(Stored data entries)

____________

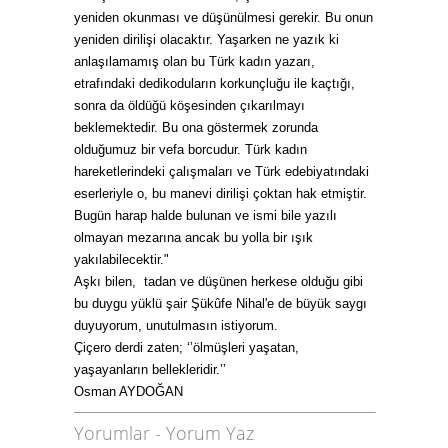
yeniden okunması ve düşünülmesi gerekir. Bu onun
yeniden dirilişi olacaktır. Yaşarken ne yazık ki
anlaşılamamış olan bu Türk kadın yazarı,
etrafındaki dedikoduların korkunçluğu ile kaçtığı,
sonra da öldüğü köşesinden çıkarılmayı
beklemektedir. Bu ona göstermek zorunda
olduğumuz bir vefa borcudur. Türk kadın
hareketlerindeki çalışmaları ve Türk edebiyatındaki
eserleriyle o, bu manevi dirilişi çoktan hak etmiştir.
Bugün harap halde bulunan ve ismi bile yazılı
olmayan mezarına ancak bu yolla bir ışık
yakılabilecektir."
Aşkı bilen, tadan ve düşünen herkese olduğu gibi
bu duygu yüklü şair Şükûfe Nihal'e de büyük saygı
duyuyorum, unutulmasın istiyorum.
Çiçero derdi zaten; ‘’ölmüşleri yaşatan,
yaşayanların bellekleridir.’’
Osman AYDOĞAN
Yorumlar
-
Yorum Yaz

____________

*REQUIRED ACTION*. Find the line containing "sonra da öldüğü köşesinden çıkarılmayı", then output it and every line after it to the end of the data, exactly.

*THE COMPLETED TASK*.
sonra da öldüğü köşesinden çıkarılmayı
beklemektedir. Bu ona göstermek zorunda
olduğumuz bir vefa borcudur. Türk kadın
hareketlerindeki çalışmaları ve Türk edebiyatındaki
eserleriyle o, bu manevi dirilişi çoktan hak etmiştir.
Bugün harap halde bulunan ve ismi bile yazılı
olmayan mezarına ancak bu yolla bir ışık
yakılabilecektir."
Aşkı bilen, tadan ve düşünen herkese olduğu gibi
bu duygu yüklü şair Şükûfe Nihal'e de büyük saygı
duyuyorum, unutulmasın istiyorum.
Çiçero derdi zaten; ‘’ölmüşleri yaşatan,
yaşayanların bellekleridir.’’
Osman AYDOĞAN
Yorumlar
-
Yorum Yaz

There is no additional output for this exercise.